Umbach, Nig and Fireweed Areas of Northeast British Columbia

Storm’s land position is prospective for liquids-rich natural gas from the Montney formation and currently totals 121,000 net acres (172 net sections). During the fourth quarter, seven sections of land were acquired.

Most of the land position is delineated with existing vertical wells, the 75 horizontal wells (70.9 net) drilled to date by Storm, and multiple producing horizontal wells on adjacent lands.  The majority of the producing horizontal wells have been drilled in the upper part of the Montney formation.  Storm’s future drilling will also test the mid and lower Montney in certain areas where higher field condensate-gas ratios are expected based on offsetting well control. 

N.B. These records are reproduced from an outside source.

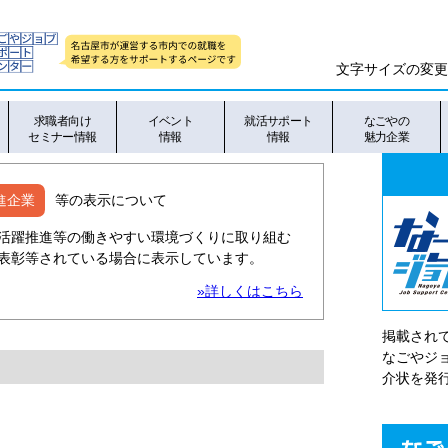
文字サイズの変更
求職者向け
イベント
就活サポート
なごやの
セミナー情報
情報
情報
魅力企業
進企業
等の表示について
活躍推進等の働きやすい環境づくりに取り組む
表彰等されている場合に表示しています。
»詳しくはこちら
掲載され
なごやシ
介状を発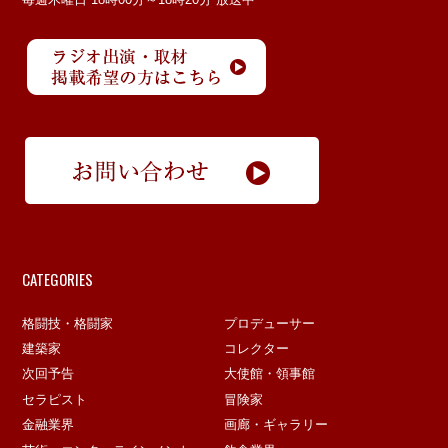
CATEGORIES
格闘技・格闘家
プロデューサー
建築家
コレクター
次回予告
大使館・領事館
セラピスト
冒険家
金融業界
画廊・ギャラリー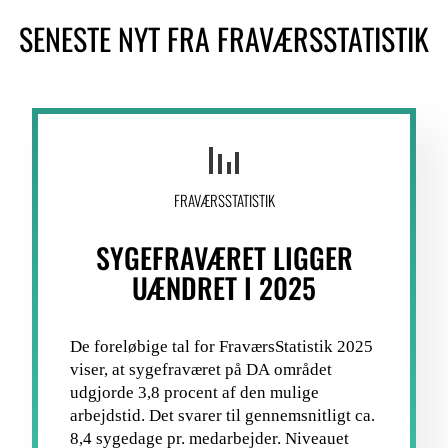
SENESTE NYT FRA FRAVÆRSSTATISTIK
LOGIN FOR MEDLEMSORGANISATIONER
FRAVÆRSSTATISTIK
SYGEFRAVÆRET LIGGER
UÆNDRET I 2025
De foreløbige tal for FraværsStatistik 2025
viser, at sygefraværet på DA området
udgjorde 3,8 procent af den mulige
arbejdstid. Det svarer til gennemsnitligt ca.
8,4 sygedage pr. medarbejder. Niveauet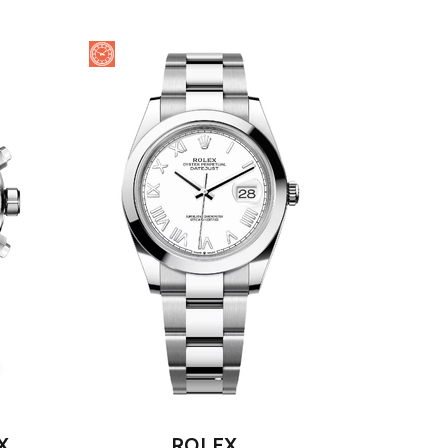
X
ROLEX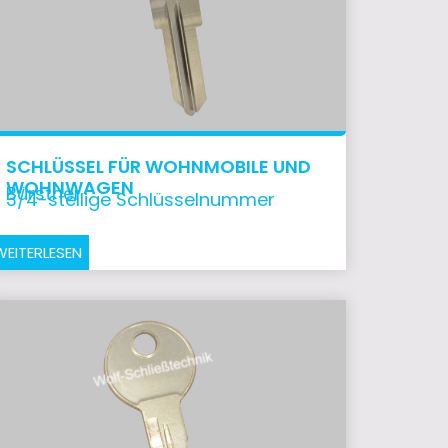
SCHLÜSSEL FÜR WOHNMOBILE UND
WOHNWAGEN
Bürstner
3/4-stellige Schlüsselnummer
WEITERLESEN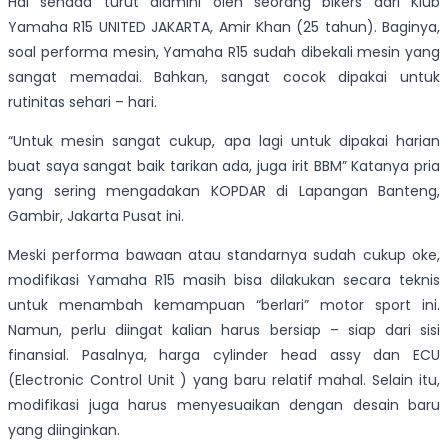
Hal senada turut diamini oleh seorang bikers dari Klub
Yamaha R15 UNITED JAKARTA, Amir Khan (25 tahun). Baginya,
soal performa mesin, Yamaha R15 sudah dibekali mesin yang
sangat memadai. Bahkan, sangat cocok dipakai untuk
rutinitas sehari – hari.
“Untuk mesin sangat cukup, apa lagi untuk dipakai harian
buat saya sangat baik tarikan ada, juga irit BBM” Katanya pria
yang sering mengadakan KOPDAR di Lapangan Banteng,
Gambir, Jakarta Pusat ini.
Meski performa bawaan atau standarnya sudah cukup oke,
modifikasi Yamaha R15 masih bisa dilakukan secara teknis
untuk menambah kemampuan “berlari” motor sport ini.
Namun, perlu diingat kalian harus bersiap – siap dari sisi
finansial. Pasalnya, harga cylinder head assy dan ECU
(Electronic Control Unit ) yang baru relatif mahal. Selain itu,
modifikasi juga harus menyesuaikan dengan desain baru
yang diinginkan.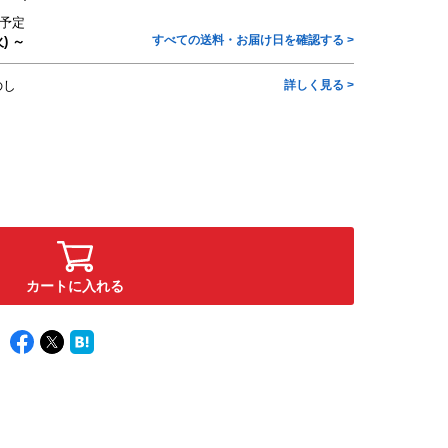
予定
すべての送料・お届け日を確認する >
) ～
のし
詳しく見る >
カートに入れる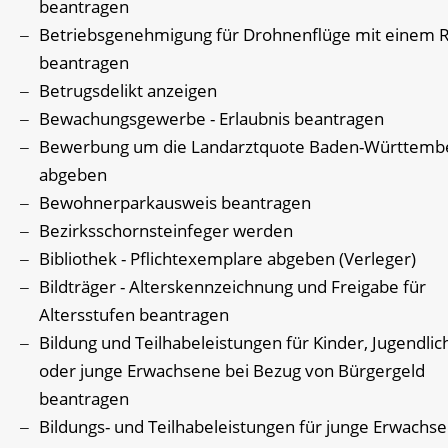
beantragen
Betriebsgenehmigung für Drohnenflüge mit einem R
beantragen
Betrugsdelikt anzeigen
Bewachungsgewerbe - Erlaubnis beantragen
Bewerbung um die Landarztquote Baden-Württemb
abgeben
Bewohnerparkausweis beantragen
Bezirksschornsteinfeger werden
Bibliothek - Pflichtexemplare abgeben (Verleger)
Bildträger - Alterskennzeichnung und Freigabe für
Altersstufen beantragen
Bildung und Teilhabeleistungen für Kinder, Jugendlic
oder junge Erwachsene bei Bezug von Bürgergeld
beantragen
Bildungs- und Teilhabeleistungen für junge Erwachse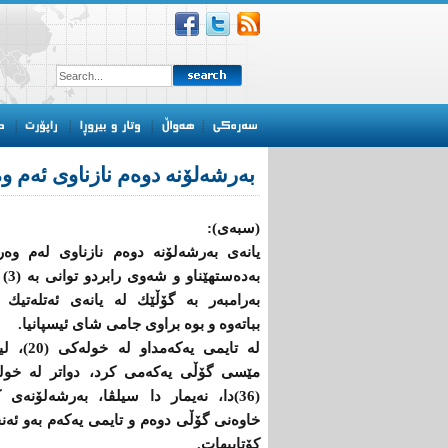
به‌رشه‌لۆنه‌ دوه‌م نازناوی ئه‌م وه
(سبەی):
یانه‌ی به‌رشه‌لۆنه‌ دوه‌م نازناوی له‌م وه‌رز
به‌ده‌ستهێ
به‌رامبه‌ر به‌ گۆڵێك له‌ یانه‌ی ئه‌تله‌تیك ب
بباتەوە و بوه‌ براوی جامی شای ئیسپانیا.
له‌ تایمی یه‌كه‌مداو له
مێسی گۆڵی یه‌كه‌می كرد، دواتر له‌ خول
(36)دا، نه‌یمار دا سیلڤا، به‌رشه‌لۆنه‌ی 
‌خاوه‌نی گۆڵی دوه‌م و تایمی یه‌كه‌م به‌و ئه‌ن
كۆتاییهات.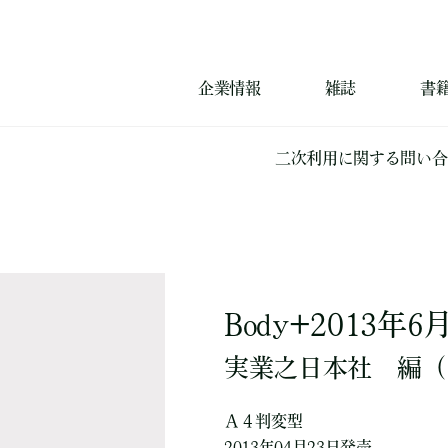
企業情報
雑誌
書
二次利用に関する問い合
Body+2013年6
実業之日本社
編
（
Ａ４判変型
2013年04月23日発売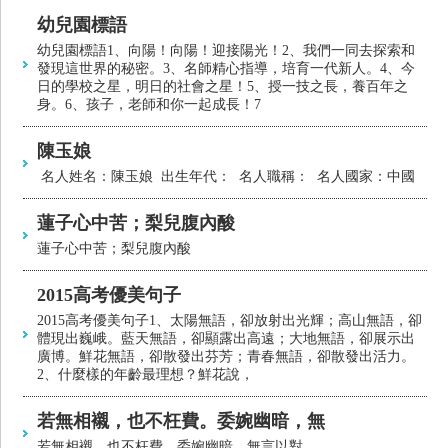
幼兒園標語
幼兒園標語1、向陽！向陽！迎接陽光！2、我們一同去探索和
發現這世界的秘密。3、名師精心指導，培育一代新人。4、今
日的學校之星，明日的社會之星！5、授一技之長，養百年之
身。6、孩子，老師和你一起成長！7
陳玉娘
名人姓名：陳玉娘 出生年代： 名人職稱： 名人國家：中國
蓮子心中苦；梨兒腹內酸
蓮子心中苦；梨兒腹內酸
2015高考優美句子
2015高考優美句子1、太陽無語，卻放射出光輝；高山無語，卻
體現出巍峨。藍天無語，卻顯露出高遠；大地無語，卻展示出
廣博。鮮花無語，卻散發出芬芳；青春無語，卻散發出活力。
2、什麼樣的年齡最理想？鮮花說，
若無相襯，也不枉費。委婉幽暗，無
若無相襯，也不枉費。委婉幽暗，無言以對。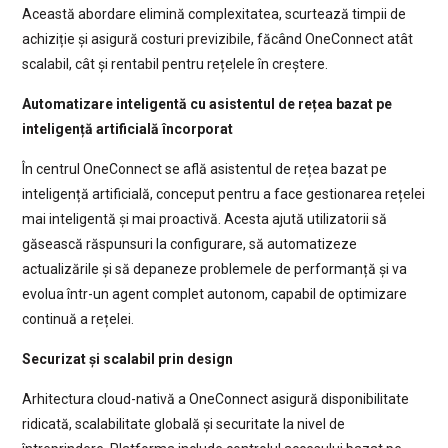
Această abordare elimină complexitatea, scurtează timpii de
achiziție și asigură costuri previzibile, făcând OneConnect atât
scalabil, cât și rentabil pentru rețelele în creștere.
Automatizare inteligentă cu asistentul de rețea bazat pe
inteligență artificială încorporat
În centrul OneConnect se află asistentul de rețea bazat pe
inteligență artificială, conceput pentru a face gestionarea rețelei
mai inteligentă și mai proactivă. Acesta ajută utilizatorii să
găsească răspunsuri la configurare, să automatizeze
actualizările și să depaneze problemele de performanță și va
evolua într-un agent complet autonom, capabil de optimizare
continuă a rețelei.
Securizat și scalabil prin design
Arhitectura cloud-nativă a OneConnect asigură disponibilitate
ridicată, scalabilitate globală și securitate la nivel de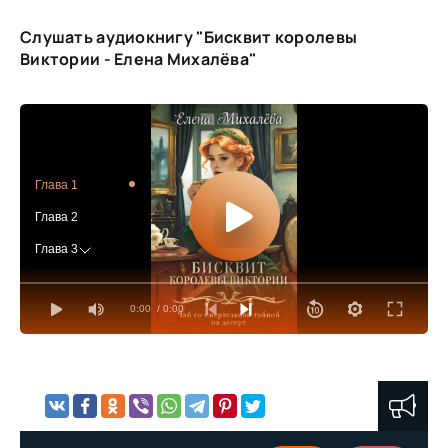
Слушать аудиокнигу "Бисквит королевы
Виктории - Елена Михалёва"
Глава 1
Глава 2
Глава 3
Глава 4
0:00
/ 0:00
Глава 5
Глава 6
Глава 7
Глава 8
Глава 9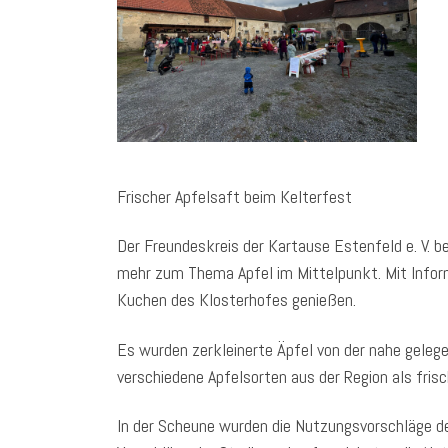
Frischer Apfelsaft beim Kelterfest
Der Freundeskreis der Kartause Estenfeld e. V. b
mehr zum Thema Apfel im Mittelpunkt. Mit Infor
Kuchen des Klosterhofes genießen.
Es wurden zerkleinerte Äpfel von der nahe gel
verschiedene Apfelsorten aus der Region als fris
In der Scheune wurden die Nutzungsvorschläge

Fourth quarter 2018 field activity included drilling four horizontal wells (4.0 net) and completing three horizontal wells (2.5 net), all at Umbach.  Three horizontal wells (3.0 net) started production in October and November and there remains an inventory of seven horizontal wells (6.5 net) that had not started producing at the end of the quarter which includes four completed wells (3.5 net).

First quarter 2019 field activity is expected to include drilling five horizontal wells (5.0 net).  Four wells will be drilled from a single pad at Nig (licensed for a total of eight wells) with two wells in the upper Montney, one in the mid and one in the lower.  Higher field condensate-gas ratios are expected from the wells in the mid and lower Montney.  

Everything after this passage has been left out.